Cardinal Ortega said he was optimistic that there was willingness on the government's side to compromise.
A Havana church official said: "The office of religious affairs of the central committee of the Cuban Communist Party advised the Catholic Church on Friday that as of next week the political prisoners will be transferred to jails in their place of origin."
Bishop Juan de Dios Hernandez, an auxiliary bishop in Havana visited hunger-striking dissident Guillermo Farinas in his home in central Cuba on Saturday to tell him of the government's decision to move the prisoners.
Farinas has refused food for 91 days. Another political prisoner, Orlando Zapata Tamayo, died on 23 February after a lengthy hunger strike in jail.

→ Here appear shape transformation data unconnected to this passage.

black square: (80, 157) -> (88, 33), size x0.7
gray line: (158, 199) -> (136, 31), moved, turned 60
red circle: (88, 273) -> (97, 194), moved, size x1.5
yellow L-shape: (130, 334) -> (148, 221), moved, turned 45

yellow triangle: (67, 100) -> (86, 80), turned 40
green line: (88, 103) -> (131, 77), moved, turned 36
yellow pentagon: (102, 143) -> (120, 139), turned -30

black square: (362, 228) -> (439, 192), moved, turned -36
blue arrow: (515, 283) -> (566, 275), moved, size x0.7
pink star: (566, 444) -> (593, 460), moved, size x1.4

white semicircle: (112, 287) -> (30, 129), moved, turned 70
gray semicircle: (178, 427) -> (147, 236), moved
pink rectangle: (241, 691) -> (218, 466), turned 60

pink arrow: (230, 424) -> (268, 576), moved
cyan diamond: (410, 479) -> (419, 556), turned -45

Farinas called his hunger strike to protest over Zapata Tamayo's death, and has said since then that his main demand is better treatment for 26 political prisoners said to be in poor health.

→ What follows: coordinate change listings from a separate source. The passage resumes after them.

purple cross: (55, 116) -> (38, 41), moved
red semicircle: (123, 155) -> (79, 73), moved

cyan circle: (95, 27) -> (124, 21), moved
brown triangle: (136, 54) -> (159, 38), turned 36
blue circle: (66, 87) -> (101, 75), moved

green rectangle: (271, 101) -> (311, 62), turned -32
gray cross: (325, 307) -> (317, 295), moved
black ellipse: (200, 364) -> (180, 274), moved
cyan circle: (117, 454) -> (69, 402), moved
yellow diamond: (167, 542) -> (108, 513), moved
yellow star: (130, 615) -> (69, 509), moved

There have been signs in recent weeks that Cuban leaders are taking a more conciliatory approach to the dissidents.
Earlier this month, the government reversed a decision barring the Ladies in White - wives and mothers of jailed dissidents - from holding their weekly vigil. The decision came after Cardinal Ortega intervened on their behalf.
The latest meeting between Cardinal Ortega and President Raul Castro has been covered extensively by Cuban state media.